*** Block opens ***

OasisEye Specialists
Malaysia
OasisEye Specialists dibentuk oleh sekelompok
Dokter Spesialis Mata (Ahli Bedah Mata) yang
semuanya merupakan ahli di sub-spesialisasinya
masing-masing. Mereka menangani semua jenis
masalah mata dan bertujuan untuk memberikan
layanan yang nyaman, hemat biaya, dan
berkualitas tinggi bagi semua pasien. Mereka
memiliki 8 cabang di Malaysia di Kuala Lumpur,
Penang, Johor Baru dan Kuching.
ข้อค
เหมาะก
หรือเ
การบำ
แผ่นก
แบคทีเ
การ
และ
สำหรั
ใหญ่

*** Block closes ***
*** Block opens ***

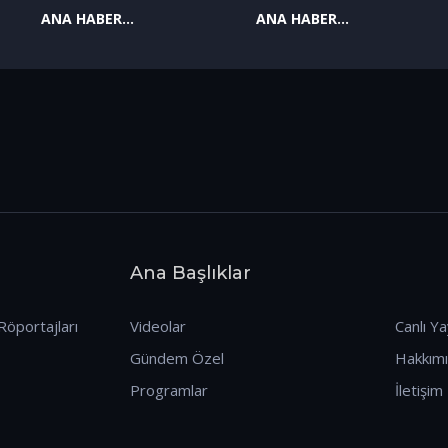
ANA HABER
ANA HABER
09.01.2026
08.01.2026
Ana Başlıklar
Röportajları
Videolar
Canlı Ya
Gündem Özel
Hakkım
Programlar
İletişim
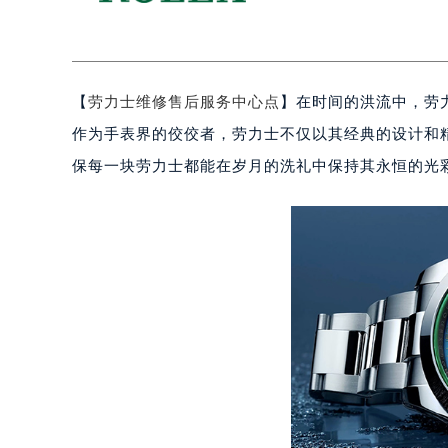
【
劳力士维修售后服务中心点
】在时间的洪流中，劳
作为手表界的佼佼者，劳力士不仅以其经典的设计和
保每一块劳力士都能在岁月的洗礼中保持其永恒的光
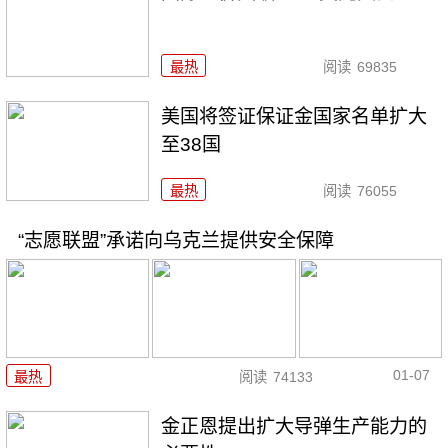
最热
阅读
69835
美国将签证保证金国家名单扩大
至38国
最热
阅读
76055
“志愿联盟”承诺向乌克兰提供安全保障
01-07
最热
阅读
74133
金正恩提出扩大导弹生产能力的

*** Block closes ***

WHAT NEEDS TO BE DONE:
Whenever the word "OasisEye" shows up in a line of the entries above, copy that line.

OUTPUT BELOW:
OasisEye Specialists
OasisEye Specialists dibentuk oleh sekelompok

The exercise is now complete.